*** Block opens ***
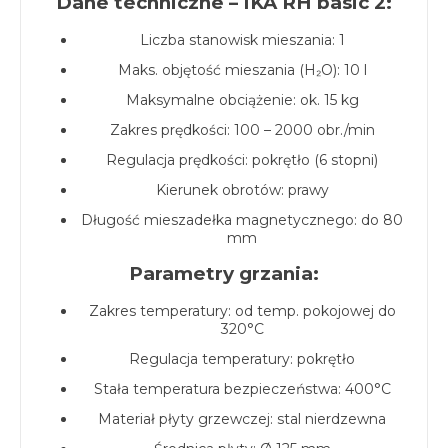
Dane techniczne – IKA RH basic 2:
Liczba stanowisk mieszania: 1
Maks. objętość mieszania (H₂O): 10 l
Maksymalne obciążenie: ok. 15 kg
Zakres prędkości: 100 – 2000 obr./min
Regulacja prędkości: pokrętło (6 stopni)
Kierunek obrotów: prawy
Długość mieszadełka magnetycznego: do 80
mm
Parametry grzania:
Zakres temperatury: od temp. pokojowej do
320°C
Regulacja temperatury: pokrętło
Stała temperatura bezpieczeństwa: 400°C
Materiał płyty grzewczej: stal nierdzewna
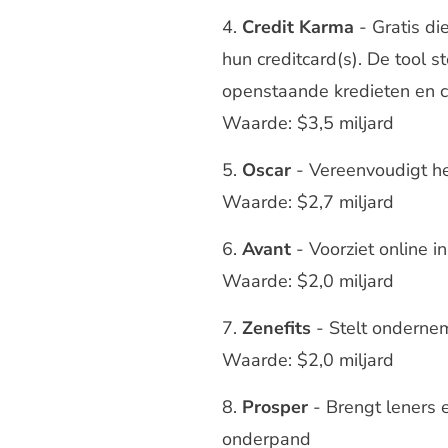
Credit Karma
- Gratis di
hun creditcard(s). De tool 
openstaande kredieten en c
Waarde: $3,5 miljard
Oscar
- Vereenvoudigt h
Waarde: $2,7 miljard
Avant
- Voorziet online 
Waarde: $2,0 miljard
Zenefits
- Stelt ondernem
Waarde: $2,0 miljard
Prosper
- Brengt leners e
onderpand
*** Block closes ***
Your answer should be a single number: how many lines of the material contain "pokrętło".

2